» **ABOUT THIS TASK**
What's needed is an exact copy of all the data below, without pictures.

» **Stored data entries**
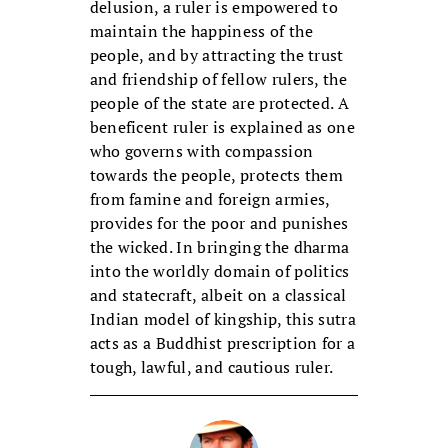
delusion, a ruler is empowered to
maintain the happiness of the
people, and by attracting the trust
and friendship of fellow rulers, the
people of the state are protected. A
beneficent ruler is explained as one
who governs with compassion
towards the people, protects them
from famine and foreign armies,
provides for the poor and punishes
the wicked. In bringing the dharma
into the worldly domain of politics
and statecraft, albeit on a classical
Indian model of kingship, this sutra
acts as a Buddhist prescription for a
tough, lawful, and cautious ruler.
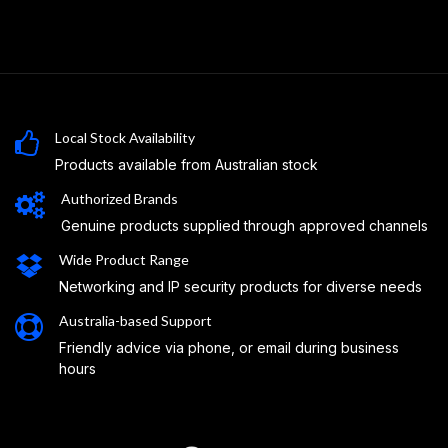
Local Stock Availability
Products available from Australian stock
Authorized Brands
Genuine products supplied through approved channels
Wide Product Range
Networking and IP security products for diverse needs
Australia-based Support
Friendly advice via phone, or email during business
hours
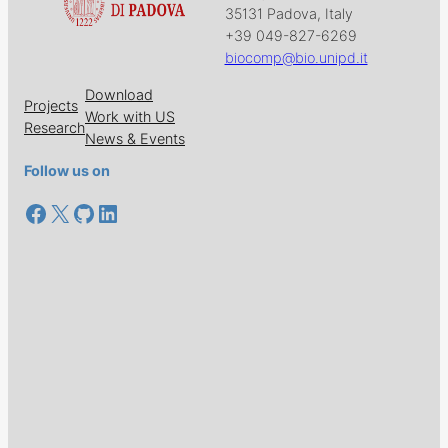
35131 Padova, Italy
+39 049-827-6269
biocomp@bio.unipd.it
Download
Projects
Work with US
Research
News & Events
Follow us on
Facebook
X
GitHub
LinkedIn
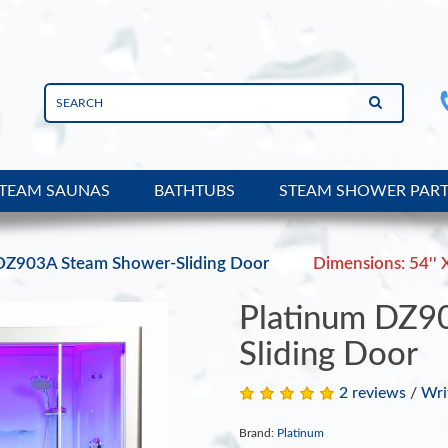
TEAM SAUNAS
BATHTUBS
STEAM SHOWER PAR
DZ903A Steam Shower-Sliding Door
Dimensions: 54'' X
Platinum DZ9
Sliding Door
2 reviews
/
Wri
Brand:
Platinum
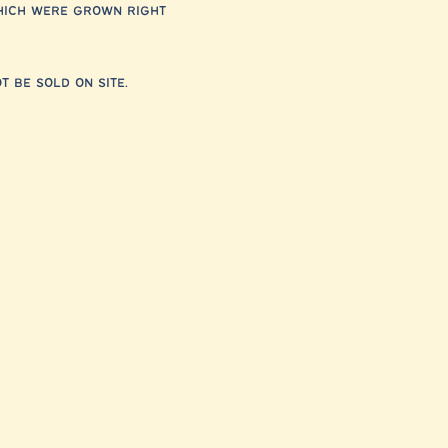
hich were grown right 
t be sold on site.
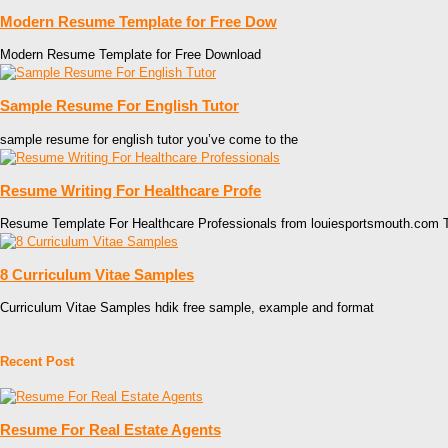
Modern Resume Template for Free Dow
Modern Resume Template for Free Download
Sample Resume For English Tutor
sample resume for english tutor you’ve come to the
Resume Writing For Healthcare Profe
Resume Template For Healthcare Professionals from louiesportsmouth.com T
8 Curriculum Vitae Samples
Curriculum Vitae Samples hdik free sample, example and format
Recent Post
Resume For Real Estate Agents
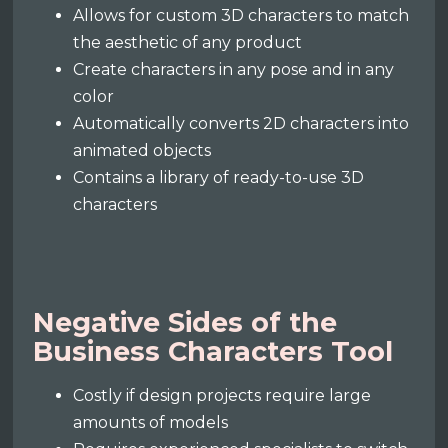
Allows for custom 3D characters to match
the aesthetic of any product
Create characters in any pose and in any
color
Automatically converts 2D characters into
animated objects
Contains a library of ready-to-use 3D
characters
Negative Sides of the
Business Characters Tool
Costly if design projects require large
amounts of models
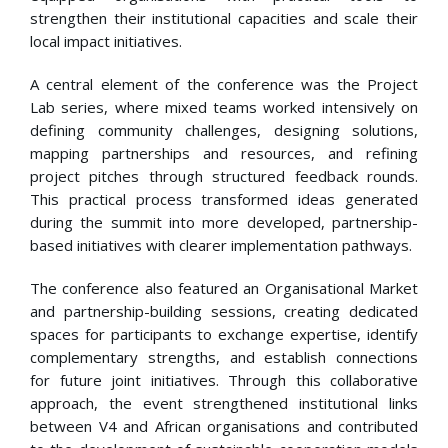
strengthen their institutional capacities and scale their
local impact initiatives.
A central element of the conference was the Project
Lab series, where mixed teams worked intensively on
defining community challenges, designing solutions,
mapping partnerships and resources, and refining
project pitches through structured feedback rounds.
This practical process transformed ideas generated
during the summit into more developed, partnership-
based initiatives with clearer implementation pathways.
The conference also featured an Organisational Market
and partnership-building sessions, creating dedicated
spaces for participants to exchange expertise, identify
complementary strengths, and establish connections
for future joint initiatives. Through this collaborative
approach, the event strengthened institutional links
between V4 and African organisations and contributed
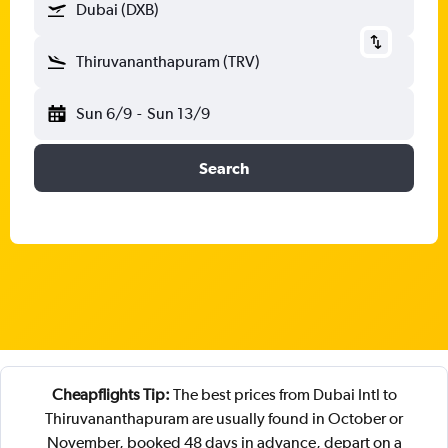
Dubai (DXB)
Thiruvananthapuram (TRV)
Sun 6/9
-
Sun 13/9
Search
Cheapflights Tip:
The best prices from Dubai Intl to
Thiruvananthapuram are usually found in October or
November, booked 48 days in advance, depart on a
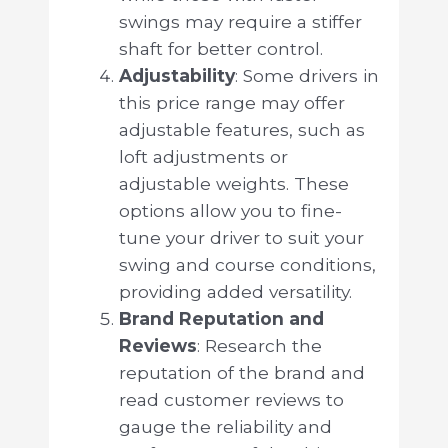
swings may require a stiffer
shaft for better control.
Adjustability
: Some drivers in
this price range may offer
adjustable features, such as
loft adjustments or
adjustable weights. These
options allow you to fine-
tune your driver to suit your
swing and course conditions,
providing added versatility.
Brand Reputation and
Reviews
: Research the
reputation of the brand and
read customer reviews to
gauge the reliability and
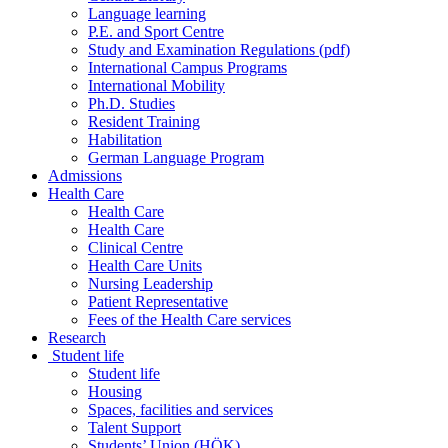
Language learning
P.E. and Sport Centre
Study and Examination Regulations (pdf)
International Campus Programs
International Mobility
Ph.D. Studies
Resident Training
Habilitation
German Language Program
Admissions
Health Care
Health Care
Health Care
Clinical Centre
Health Care Units
Nursing Leadership
Patient Representative
Fees of the Health Care services
Research
Student life
Student life
Housing
Spaces, facilities and services
Talent Support
Students’ Union (HÖK)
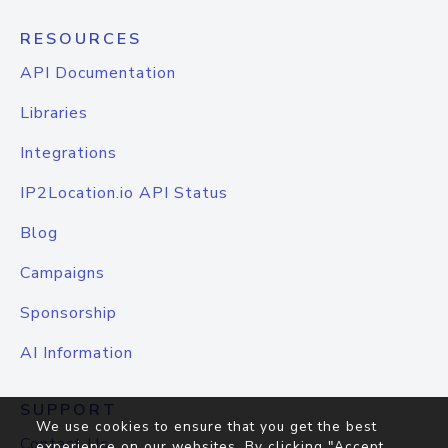
RESOURCES
API Documentation
Libraries
Integrations
IP2Location.io API Status
Blog
Campaigns
Sponsorship
AI Information
SUPPORT
We use cookies to ensure that you get the best
Contact Us
experience on our websites. By clicking "Accept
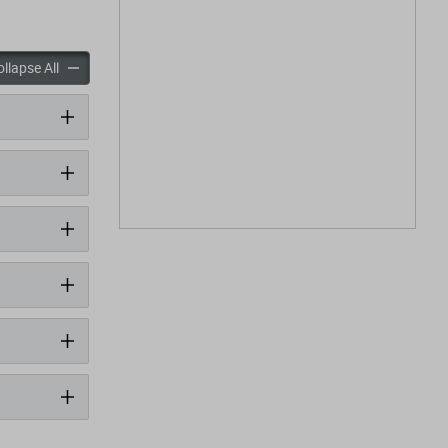
panels
accordion panels
llapse All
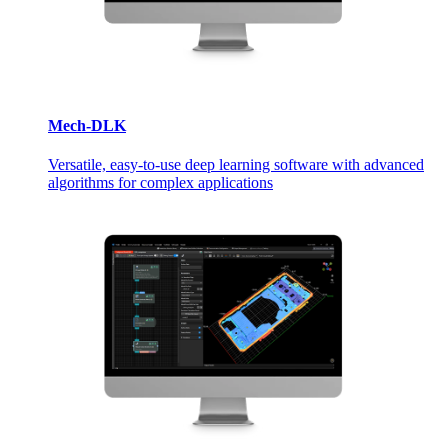
Mech-DLK
Versatile, easy-to-use deep learning software with advanced
algorithms for complex applications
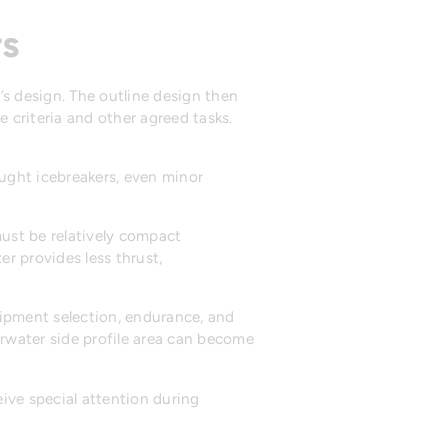
rs
l’s design. The outline design then
e criteria and other agreed tasks.
ught icebreakers, even minor
ust be relatively compact
er provides less thrust,
quipment selection, endurance, and
erwater side profile area can become
ive special attention during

» **REPLY TO THE EXERCISE**
delusion, a ruler is empowered to
maintain the happiness of the
people, and by attracting the trust
and friendship of fellow rulers, the
people of the state are protected. A
beneficent ruler is explained as one
who governs with compassion
towards the people, protects them
from famine and foreign armies,
provides for the poor and punishes
the wicked. In bringing the dharma
into the worldly domain of politics
and statecraft, albeit on a classical
Indian model of kingship, this sutra
acts as a Buddhist prescription for a
tough, lawful, and cautious ruler.
Local Stock Availability
Products available from Australian stock
Authorized Brands
Genuine products supplied through approved channels
Wide Product Range
Networking and IP security products for diverse needs
Australia-based Support
Friendly advice via phone, or email during business
hours
35131 Padova, Italy
+39 049-827-6269
biocomp@bio.unipd.it
Download
Projects
Work with US
Research
News & Events
Follow us on
Facebook
X
GitHub
LinkedIn
TEAM SAUNAS
BATHTUBS
STEAM SHOWER PAR
DZ903A Steam Shower-Sliding Door
Dimensions: 54'' X
Platinum DZ9
Sliding Door
2 reviews
/
Wri
Brand:
Platinum
hich were grown right 
t be sold on site.
Modern Resume Template for Free Dow
Modern Resume Template for Free Download
Sample Resume For English Tutor
sample resume for english tutor you’ve come to the
Resume Writing For Healthcare Profe
Resume Template For Healthcare Professionals from louiesportsmouth.com T
8 Curriculum Vitae Samples
Curriculum Vitae Samples hdik free sample, example and format
Recent Post
Resume For Real Estate Agents
Allows for custom 3D characters to match
the aesthetic of any product
Create characters in any pose and in any
color
Automatically converts 2D characters into
animated objects
Contains a library of ready-to-use 3D
characters
Negative Sides of the
Business Characters Tool
Costly if design projects require large
amounts of models
strengthen their institutional capacities and scale their
local impact initiatives.
A central element of the conference was the Project
Lab series, where mixed teams worked intensively on
defining community challenges, designing solutions,
mapping partnerships and resources, and refining
project pitches through structured feedback rounds.
This practical process transformed ideas generated
during the summit into more developed, partnership-
based initiatives with clearer implementation pathways.
The conference also featured an Organisational Market
and partnership-building sessions, creating dedicated
spaces for participants to exchange expertise, identify
complementary strengths, and establish connections
for future joint initiatives. Through this collaborative
approach, the event strengthened institutional links
between V4 and African organisations and contributed
Dubai (DXB)
Thiruvananthapuram (TRV)
Sun 6/9
-
Sun 13/9
Search
Cheapflights Tip:
The best prices from Dubai Intl to
Thiruvananthapuram are usually found in October or
November, booked 48 days in advance, depart on a
swings may require a stiffer
shaft for better control.
Adjustability
: Some drivers in
this price range may offer
adjustable features, such as
loft adjustments or
adjustable weights. These
options allow you to fine-
tune your driver to suit your
swing and course conditions,
providing added versatility.
Brand Reputation and
Reviews
: Research the
reputation of the brand and
read customer reviews to
gauge the reliability and
Language learning
P.E. and Sport Centre
Study and Examination Regulations (pdf)
International Campus Programs
International Mobility
Ph.D. Studies
Resident Training
Habilitation
German Language Program
Admissions
Health Care
Health Care
Health Care
Clinical Centre
Health Care Units
Nursing Leadership
Patient Representative
Fees of the Health Care services
Research
Student life
Student life
Housing
Spaces, facilities and services
Talent Support
Students’ Union (HÖK)
RESOURCES
API Documentation
Libraries
Integrations
IP2Location.io API Status
Blog
Campaigns
Sponsorship
AI Information
SUPPORT
We use cookies to ensure that you get the best
Contact Us
experience on our websites. By clicking "Accept
panels
accordion panels
llapse All
Mech-DLK
Versatile, easy-to-use deep learning software with advanced
algorithms for complex applications
rs
l’s design. The outline design then
e criteria and other agreed tasks.
ught icebreakers, even minor
ust be relatively compact
er provides less thrust,
quipment selection, endurance, and
erwater side profile area can become
ive special attention during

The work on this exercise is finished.